REQUIRED ACTION
Nothing but the pictures should be left out when you copy the records exactly.

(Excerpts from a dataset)

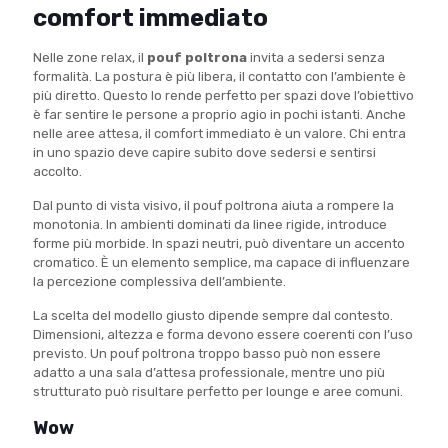
comfort immediato
Nelle zone relax, il
pouf poltrona
invita a sedersi senza
formalità. La postura è più libera, il contatto con l’ambiente è
più diretto. Questo lo rende perfetto per spazi dove l’obiettivo
è far sentire le persone a proprio agio in pochi istanti. Anche
nelle aree attesa, il comfort immediato è un valore. Chi entra
in uno spazio deve capire subito dove sedersi e sentirsi
accolto.
Dal punto di vista visivo, il pouf poltrona aiuta a rompere la
monotonia. In ambienti dominati da linee rigide, introduce
forme più morbide. In spazi neutri, può diventare un accento
cromatico. È un elemento semplice, ma capace di influenzare
la percezione complessiva dell’ambiente.
La scelta del modello giusto dipende sempre dal contesto.
Dimensioni, altezza e forma devono essere coerenti con l’uso
previsto. Un pouf poltrona troppo basso può non essere
adatto a una sala d’attesa professionale, mentre uno più
strutturato può risultare perfetto per lounge e aree comuni.
Wow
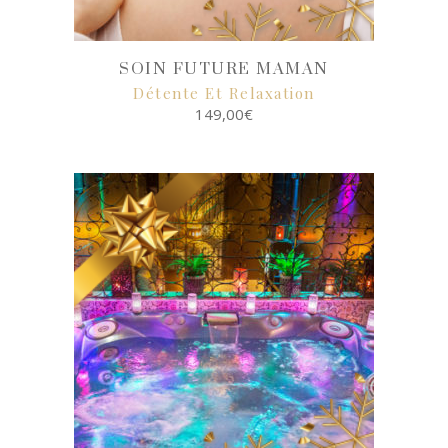
SOIN FUTURE MAMAN
Détente Et Relaxation
149,00
€
SELECT
OPTIONS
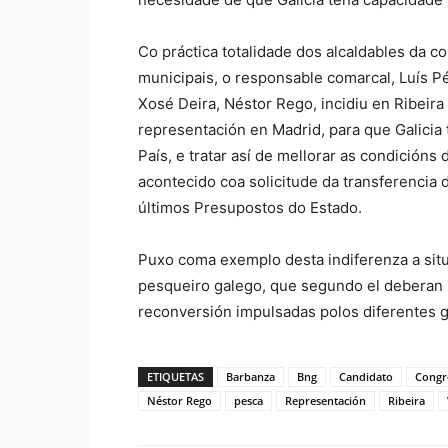
Co práctica totalidade dos alcaldables da c
municipais, o responsable comarcal, Luís P
Xosé Deira, Néstor Rego, incidiu en Ribei
representación en Madrid, para que Galicia
País, e tratar así de mellorar as condició
acontecido coa solicitude da transferencia
últimos Presupostos do Estado.
Puxo coma exemplo desta indiferenza a situ
pesqueiro galego, que segundo el deberan s
reconversión impulsadas polos diferentes 
ETIQUETAS
Barbanza
Bng
Candidato
Congr
Néstor Rego
pesca
Representación
Ribeira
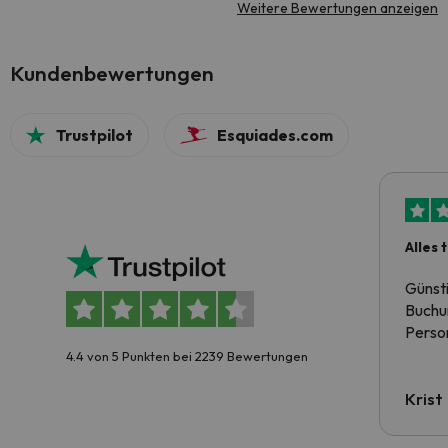
Weitere Bewertungen anzeigen
Kundenbewertungen
Trustpilot
Esquiades.com
Alles 
Günst
Buchun
Person
4.4 von 5 Punkten bei 2239 Bewertungen
Krist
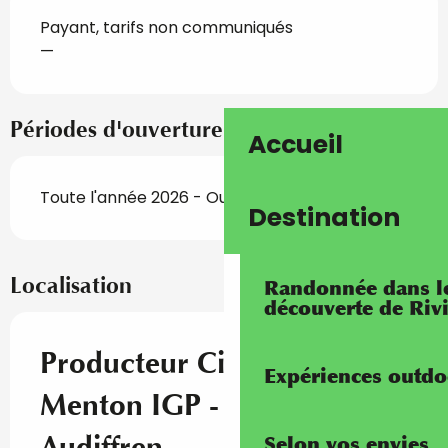
Payant, tarifs non communiqués
—
Périodes d'ouverture
Accueil
Toute l'année 2026 - Ouvert tous les jours
Destination
Localisation
Randonnée dans les
découverte de Riv
Producteur Citron de
Expériences outdo
Menton IGP - Florian
Audiffren
Selon vos envies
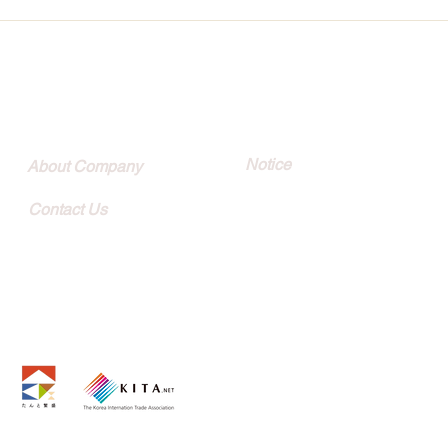
Quick Link
Customer
Notice
About Company
Contact Us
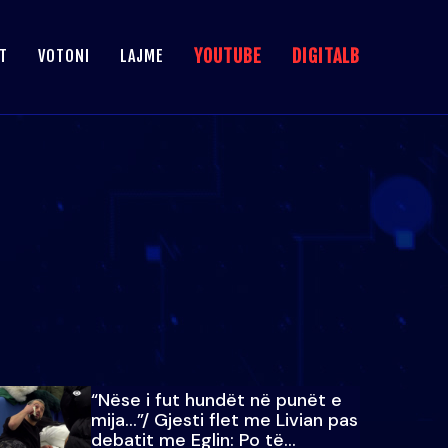
YOUTUBE
DIGITALB
T
VOTONI
LAJME
“Nëse i fut hundët në punët e
mija…”/ Gjesti flet me Livian pas
debatit me Eglin: Po të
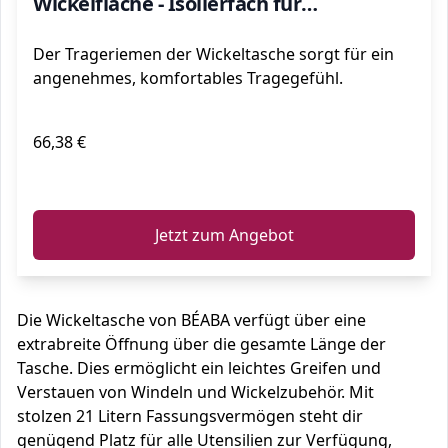
Wickelfläche - Isolierfach für
Babynahrung, Befestigungssystem für
Der Trageriemen der Wickeltasche sorgt für ein
Kinderwagen, Tragegriffe - Grau
angenehmes, komfortables Tragegefühl.
66,38 €
ℹ️
Jetzt zum Angebot
Die Wickeltasche von BÉABA verfügt über eine
extrabreite Öffnung über die gesamte Länge der
Tasche. Dies ermöglicht ein leichtes Greifen und
Verstauen von Windeln und Wickelzubehör. Mit
stolzen 21 Litern Fassungsvermögen steht dir
genügend Platz für alle Utensilien zur Verfügung,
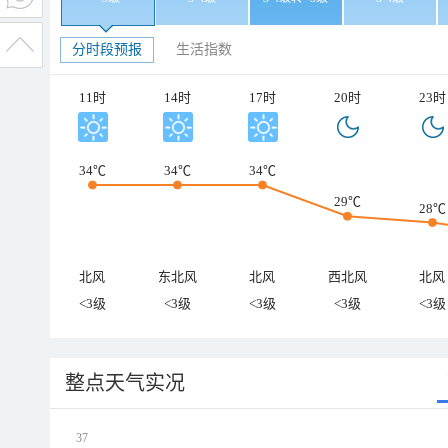
分时段预报
生活指数
11时
14时
17时
20时
23时
34℃
34℃
34℃
29℃
28℃
北风
东北风
北风
西北风
北风
<3级
<3级
<3级
<3级
<3级
整点天气实况
37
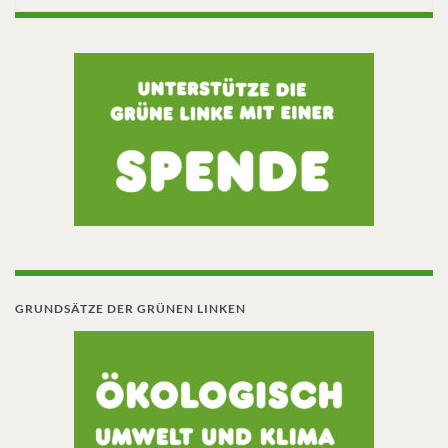
GRUNDSÄTZE DER GRÜNEN LINKEN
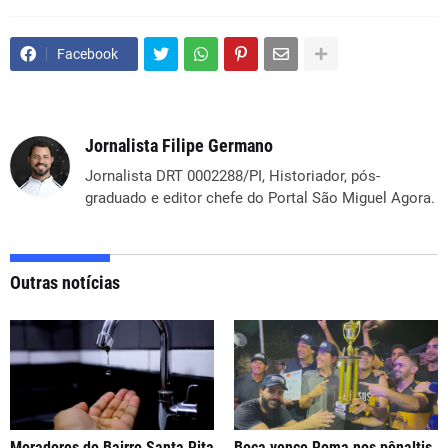
Facebook
Jornalista Filipe Germano
Jornalista DRT 0002288/PI, Historiador, pós-
graduado e editor chefe do Portal São Miguel Agora.
Outras notícias
Moradores do Bairro Santa Rita
Boca vence Roma nos pênaltis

RESPONSE AREA
comfort immediato
Nelle zone relax, il
pouf poltrona
invita a sedersi senza
formalità. La postura è più libera, il contatto con l’ambiente è
più diretto. Questo lo rende perfetto per spazi dove l’obiettivo
è far sentire le persone a proprio agio in pochi istanti. Anche
nelle aree attesa, il comfort immediato è un valore. Chi entra
in uno spazio deve capire subito dove sedersi e sentirsi
accolto.
Dal punto di vista visivo, il pouf poltrona aiuta a rompere la
monotonia. In ambienti dominati da linee rigide, introduce
forme più morbide. In spazi neutri, può diventare un accento
cromatico. È un elemento semplice, ma capace di influenzare
la percezione complessiva dell’ambiente.
La scelta del modello giusto dipende sempre dal contesto.
Dimensioni, altezza e forma devono essere coerenti con l’uso
previsto. Un pouf poltrona troppo basso può non essere
adatto a una sala d’attesa professionale, mentre uno più
strutturato può risultare perfetto per lounge e aree comuni.
Wow
SOIN FUTURE MAMAN
Détente Et Relaxation
149,00
€
SELECT
OPTIONS
Co práctica totalidade dos alcaldables da c
municipais, o responsable comarcal, Luís P
Xosé Deira, Néstor Rego, incidiu en Ribei
representación en Madrid, para que Galicia
País, e tratar así de mellorar as condició
acontecido coa solicitude da transferencia
últimos Presupostos do Estado.
Puxo coma exemplo desta indiferenza a situ
pesqueiro galego, que segundo el deberan s
reconversión impulsadas polos diferentes 
ETIQUETAS
Barbanza
Bng
Candidato
Congr
Néstor Rego
pesca
Representación
Ribeira
Weitere Bewertungen anzeigen
Kundenbewertungen
Trustpilot
Esquiades.com
Alles 
Günst
Buchun
Person
4.4 von 5 Punkten bei 2239 Bewertungen
Krist
Payant, tarifs non communiqués
—
Périodes d'ouverture
Accueil
Toute l'année 2026 - Ouvert tous les jours
Destination
Localisation
Randonnée dans les
découverte de Riv
Producteur Citron de
Expériences outdo
Menton IGP - Florian
Audiffren
Selon vos envies
Quick Link
Customer
Notice
About Company
Contact Us
YOUTUBE
DIGITALB
T
VOTONI
LAJME
“Nëse i fut hundët në punët e
mija…”/ Gjesti flet me Livian pas
debatit me Eglin: Po të
Wickelfläche - Isolierfach für
Babynahrung, Befestigungssystem für
Der Trageriemen der Wickeltasche sorgt für ein
Kinderwagen, Tragegriffe - Grau
angenehmes, komfortables Tragegefühl.
66,38 €
ℹ️
Jetzt zum Angebot
Die Wickeltasche von BÉABA verfügt über eine
extrabreite Öffnung über die gesamte Länge der
Tasche. Dies ermöglicht ein leichtes Greifen und
Verstauen von Windeln und Wickelzubehör. Mit
stolzen 21 Litern Fassungsvermögen steht dir
genügend Platz für alle Utensilien zur Verfügung,
分时段预报
生活指数
11时
14时
17时
20时
23时
34℃
34℃
34℃
29℃
28℃
北风
东北风
北风
西北风
北风
<3级
<3级
<3级
<3级
<3级
整点天气实况
37
GRUNDSÄTZE DER GRÜNEN LINKEN
Facebook
Jornalista Filipe Germano
Jornalista DRT 0002288/PI, Historiador, pós-
graduado e editor chefe do Portal São Miguel Agora.
Outras notícias
Moradores do Bairro Santa Rita
Boca vence Roma nos pênaltis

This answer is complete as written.